06 July 2020

Edouard forms south of Newfoundland

Tropical Depression 5 formed on Saturday morning southwest of Bermuda, then tracked northeast.  It was upgraded to Tropical Storm Edouard on Sunday night when it was located in the open north Atlantic, south of Newfoundland. 

Edouard is the earliest fifth named storm on record in the Atlantic, beating Emily (2005) by six days. The similarities end there: Emily was a long-track hurricane in the Caribbean Sea and Gulf of Mexico that made landfall on Mexico twice, while Edouard is a brief messy tropical storm that won't affect land.


This storm has a very brief window to exist as a tropical cyclone... it is expected to transition to an extratropical cyclone on Monday night into Tuesday morning as it passes over much colder water temperatures and encounters strong vertical wind shear. Edouard is racing off to the northeast at nearly 40 mph!

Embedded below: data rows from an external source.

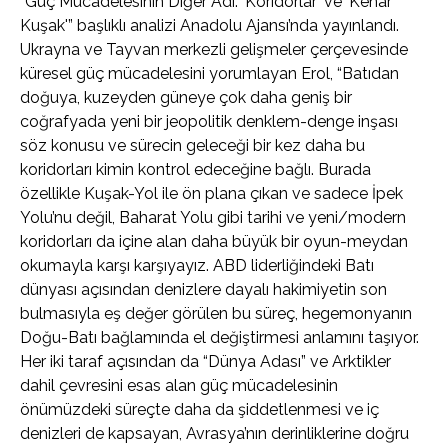
“Güç Mücadelesinin Diğer Adı: ‘Koridorlar’ ve ‘Kenar
Kuşak'” başlıklı analizi Anadolu Ajansı’nda yayınlandı.
Ukrayna ve Tayvan merkezli gelişmeler çerçevesinde
küresel güç mücadelesini yorumlayan Erol, “Batıdan
doğuya, kuzeyden güneye çok daha geniş bir
coğrafyada yeni bir jeopolitik denklem-denge inşası
söz konusu ve sürecin geleceği bir kez daha bu
koridorları kimin kontrol edeceğine bağlı. Burada
özellikle Kuşak-Yol ile ön plana çıkan ve sadece İpek
Yolu’nu değil, Baharat Yolu gibi tarihi ve yeni/modern
koridorları da içine alan daha büyük bir oyun-meydan
okumayla karşı karşıyayız. ABD liderliğindeki Batı
dünyası açısından denizlere dayalı hakimiyetin son
bulmasıyla eş değer görülen bu süreç, hegemonyanın
Doğu-Batı bağlamında el değiştirmesi anlamını taşıyor.
Her iki taraf açısından da “Dünya Adası” ve Arktikler
dahil çevresini esas alan güç mücadelesinin
önümüzdeki süreçte daha da şiddetlenmesi ve iç
denizleri de kapsayan, Avrasya’nın derinliklerine doğru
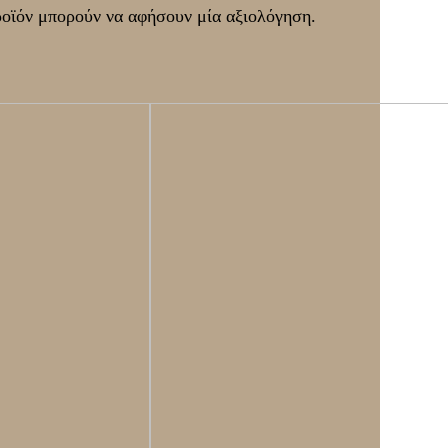
ροϊόν μπορούν να αφήσουν μία αξιολόγηση.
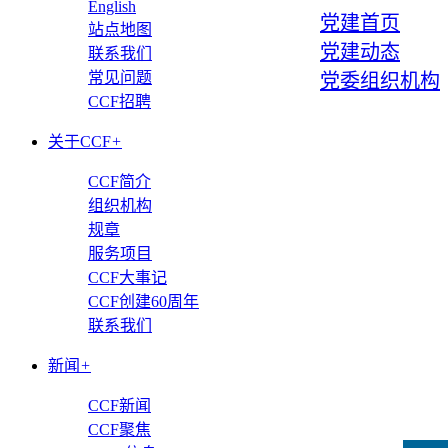
English
党建首页
站点地图
党建动态
联系我们
常见问题
党委组织机构
CCF招聘
关于CCF
+
CCF简介
组织机构
规章
服务项目
CCF大事记
CCF创建60周年
联系我们
新闻
+
CCF新闻
CCF聚焦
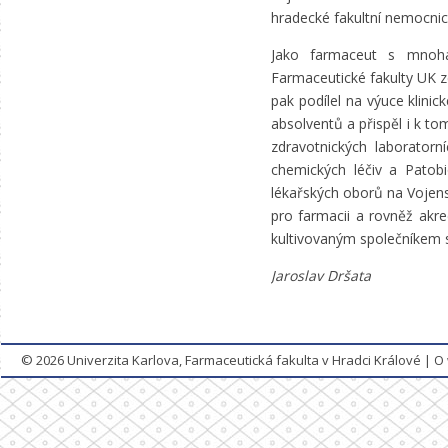
hradecké fakultní nemocnici
Jako farmaceut s mnohal
Farmaceutické fakulty UK z
pak podílel na výuce klinic
absolventů a přispěl i k to
zdravotnických laborator
chemických léčiv a Patob
lékařských oborů na Vojensk
pro farmacii a rovněž akre
kultivovaným společníkem 
Jaroslav Dršata
© 2026
Univerzita Karlova, Farmaceutická fakulta v Hradci Králové
|
O 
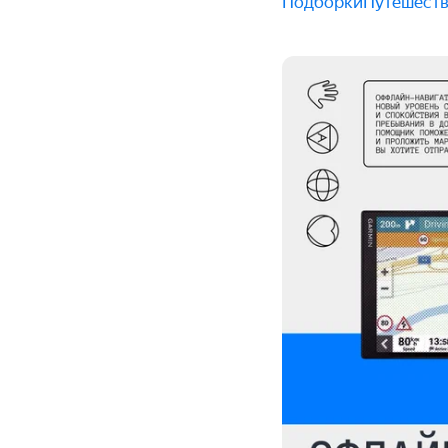
Подборки
Путешест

Elsewhere in the basin, the National Hurricane Center is giving a 40% probability of a tropical cyclone developing off the coast of the Carolinas in a few days, and a 10% probability of a tropical wave developing in the deep tropics today. The model guidance has not been showing much hint of anything to be concerned about with the Carolinas system, but it's worth paying attention to. The next couple of names on this year's list are Fay and Gonzalo.